I make this preparation every year and will be happy to tell you my proven and simple method. I’m posting the recipe with step-by-step photos for anyone who wants help.

To make homemade tomato we will need:

  • tomatoes;
  • salt;
  • pepper.

How to cook tomatoes for the winter at home

First, you need to wash and sort the tomatoes. We don't need black or rotten barrels in tomatoes. Therefore, we cut out such places, but the good part needs to be cut. It doesn’t matter what size the pieces are made, since we do this for our convenience in the future.

So we have three ways to turn tomatoes into liquid.

Method 1 - juicer.

Method 2 - meat grinder.

Method 3 - combine.

I find it more convenient to use a food processor with an attachment in the form of sharp knives.

This method seems to me to be the fastest and most convenient, but it’s up to you to choose. The grinding method does not greatly affect the final result.

Having turned all the tomatoes into a tomato, pour it into the pan in which it will be cooked.

Salt and pepper it to taste and put on low heat. Be careful, as soon as the tomato boils, it can “run away”. You need to cook homemade tomatoes over low heat for at least 30-40 minutes after boiling.

While the tomato is cooking, you need jars and lids.

The cooked tomato is carefully poured into clean jars.

We roll up the full jars with clean lids and wrap them for further cooling. As soon as our homemade tomato has cooled down, we need to put it in a cool storage place.
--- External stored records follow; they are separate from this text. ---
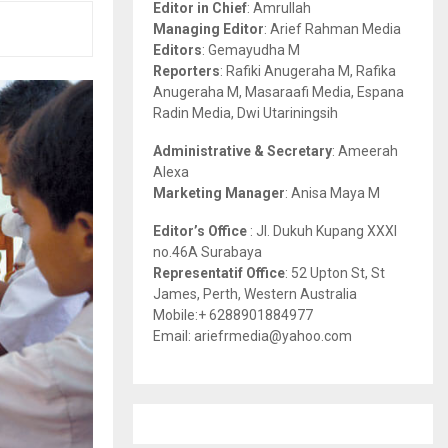
Editor in Chief
: Amrullah
r
R
Managing Editor
: Arief Rahman Media
:
Editors
: Gemayudha M
C
Reporters
: Rafiki Anugeraha M, Rafika
Anugeraha M, Masaraafi Media, Espana
H
Radin Media, Dwi Utariningsih
Administrative & Secretary
: Ameerah
Alexa
Marketing Manager
: Anisa Maya M
Editor’s Office
: Jl. Dukuh Kupang XXXI
no.46A Surabaya
Representatif Office
: 52 Upton St, St
James, Perth, Western Australia
Mobile:+ 6288901884977
Email: ariefrmedia@yahoo.com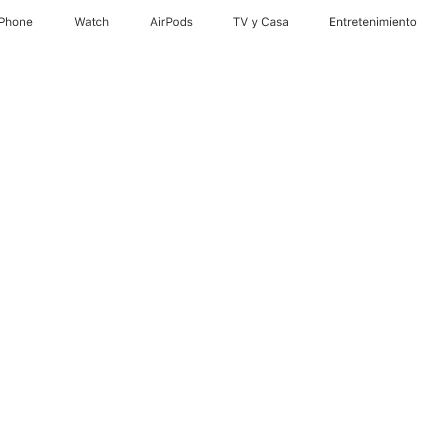
iPhone
Watch
AirPods
TV y Casa
Entretenimiento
Despite the fact that the recipe seems to be elementary, the tomato turns out incredibly tasty. It can be added to a stir-fry for soup, stewed in it like a sauce, or diluted with water and drunk like tomato juice. And I even eat okroshka with homemade tomato, pour it instead of kvass. 😉 In general, there is a lot of scope for culinary imagination, but the most important thing is that everything is natural. Bon appetit.